EXERCISE AIM -> When you copy from the entries that follow, take only the lines from the one with "UNNY0550-51" down to the one with "(16.3 miles away)", keeping both ends and dropping every picture.

Top of TASK INPUT

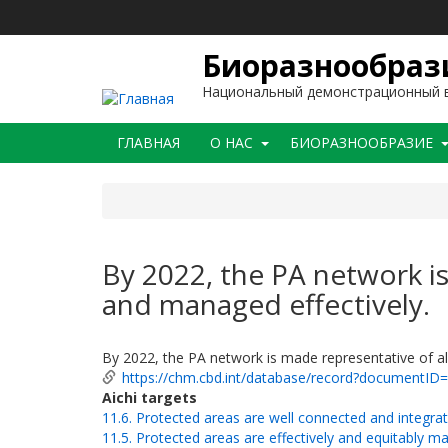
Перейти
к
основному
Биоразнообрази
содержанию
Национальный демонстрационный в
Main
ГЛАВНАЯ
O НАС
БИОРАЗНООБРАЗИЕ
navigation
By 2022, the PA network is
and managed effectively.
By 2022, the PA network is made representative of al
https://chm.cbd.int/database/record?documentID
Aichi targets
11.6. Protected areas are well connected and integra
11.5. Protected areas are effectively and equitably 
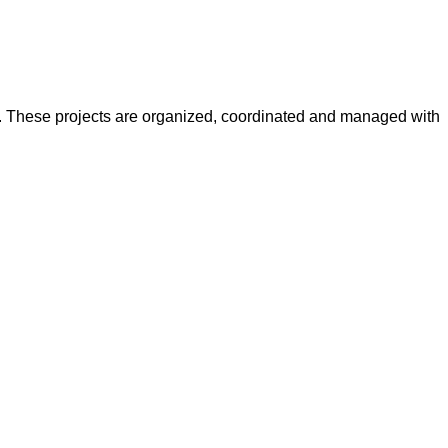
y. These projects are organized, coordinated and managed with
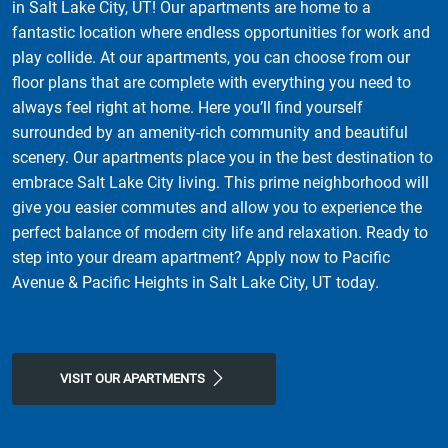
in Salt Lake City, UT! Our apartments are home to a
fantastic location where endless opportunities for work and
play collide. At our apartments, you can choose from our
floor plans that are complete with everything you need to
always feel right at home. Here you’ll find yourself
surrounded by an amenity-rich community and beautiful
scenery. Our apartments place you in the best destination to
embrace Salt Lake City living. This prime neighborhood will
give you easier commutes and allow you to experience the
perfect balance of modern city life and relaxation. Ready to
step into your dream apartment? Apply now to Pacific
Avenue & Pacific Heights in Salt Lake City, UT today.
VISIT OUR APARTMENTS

Bottom of TASK INPUT
Top of TASK INPUT

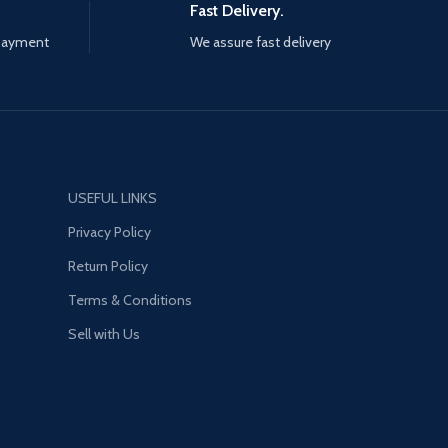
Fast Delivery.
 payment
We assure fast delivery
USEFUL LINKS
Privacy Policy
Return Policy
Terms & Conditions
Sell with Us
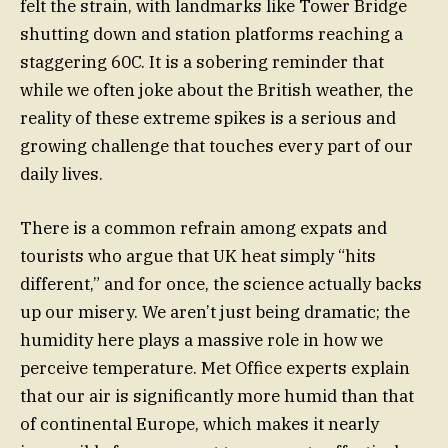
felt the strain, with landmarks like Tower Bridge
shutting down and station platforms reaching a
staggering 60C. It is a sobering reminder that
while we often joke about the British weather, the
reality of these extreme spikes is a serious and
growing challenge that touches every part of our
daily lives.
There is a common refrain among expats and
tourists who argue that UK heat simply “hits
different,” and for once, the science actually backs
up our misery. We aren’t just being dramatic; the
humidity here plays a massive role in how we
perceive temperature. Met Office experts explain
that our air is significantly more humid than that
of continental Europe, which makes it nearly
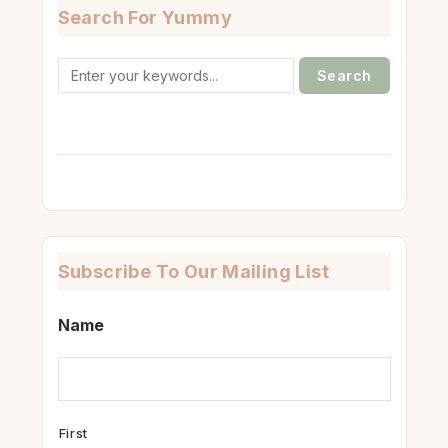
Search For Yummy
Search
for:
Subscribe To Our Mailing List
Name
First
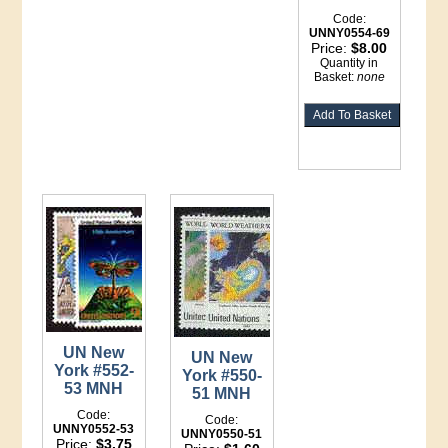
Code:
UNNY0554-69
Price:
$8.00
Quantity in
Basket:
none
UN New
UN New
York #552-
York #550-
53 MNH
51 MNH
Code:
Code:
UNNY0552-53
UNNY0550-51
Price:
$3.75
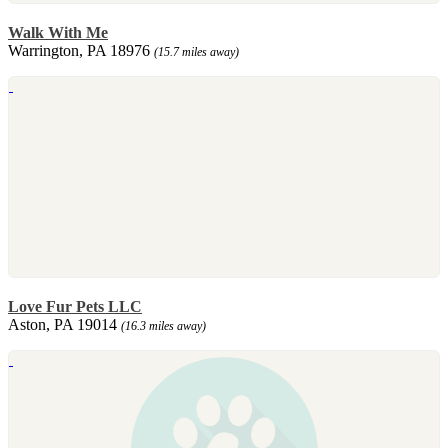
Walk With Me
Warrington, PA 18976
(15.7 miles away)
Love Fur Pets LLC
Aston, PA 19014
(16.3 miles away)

Bottom of TASK INPUT

REPLY TO THE TASK ->
UNNY0550-51
Price:
$3.75
Walk With Me
Warrington, PA 18976
(15.7 miles away)
Love Fur Pets LLC
Aston, PA 19014
(16.3 miles away)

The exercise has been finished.